_Directions_. The records below are to be repeated exactly, and their pictures left out.

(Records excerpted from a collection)
━━━━━━━━

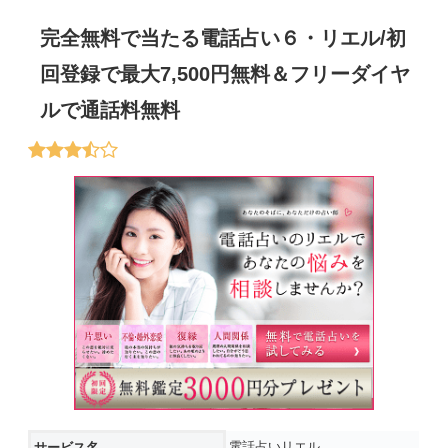
完全無料で当たる電話占い６・リエル/初
回登録で最大7,500円無料＆フリーダイヤ
ルで通話料無料
電話占いリエル
サービス名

━━━━━━━━

_Response_.
完全無料で当たる電話占い６・リエル/初
回登録で最大7,500円無料＆フリーダイヤ
ルで通話料無料
電話占いリエル
サービス名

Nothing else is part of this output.